REQUIREMENT:
Print all of the data exactly, but drop the pictures.

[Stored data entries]
# # #
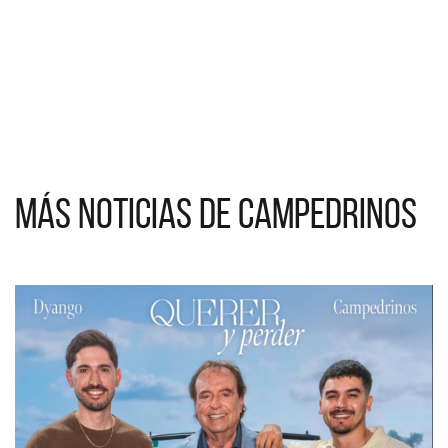
Más noticias de Campedrinos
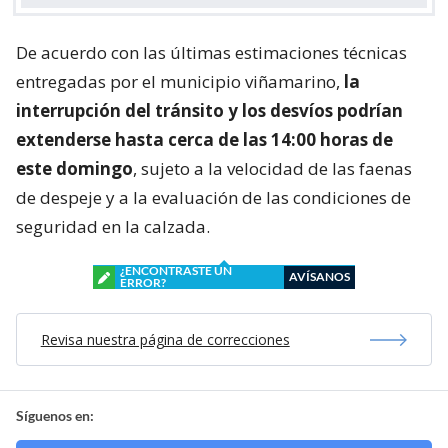
De acuerdo con las últimas estimaciones técnicas
entregadas por el municipio viñamarino,
la
interrupción del tránsito y los desvíos podrían
extenderse hasta cerca de las 14:00 horas de
este domingo
, sujeto a la velocidad de las faenas
de despeje y a la evaluación de las condiciones de
seguridad en la calzada.
¿ENCONTRASTE UN
AVÍSANOS
ERROR?
Revisa nuestra página de correcciones
Síguenos en:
# # #
EXERCISE OUTPUT:
Más noticias de Campedrinos
De acuerdo con las últimas estimaciones técnicas
entregadas por el municipio viñamarino,
la
interrupción del tránsito y los desvíos podrían
extenderse hasta cerca de las 14:00 horas de
este domingo
, sujeto a la velocidad de las faenas
de despeje y a la evaluación de las condiciones de
seguridad en la calzada.
¿ENCONTRASTE UN
AVÍSANOS
ERROR?
Revisa nuestra página de correcciones
Síguenos en:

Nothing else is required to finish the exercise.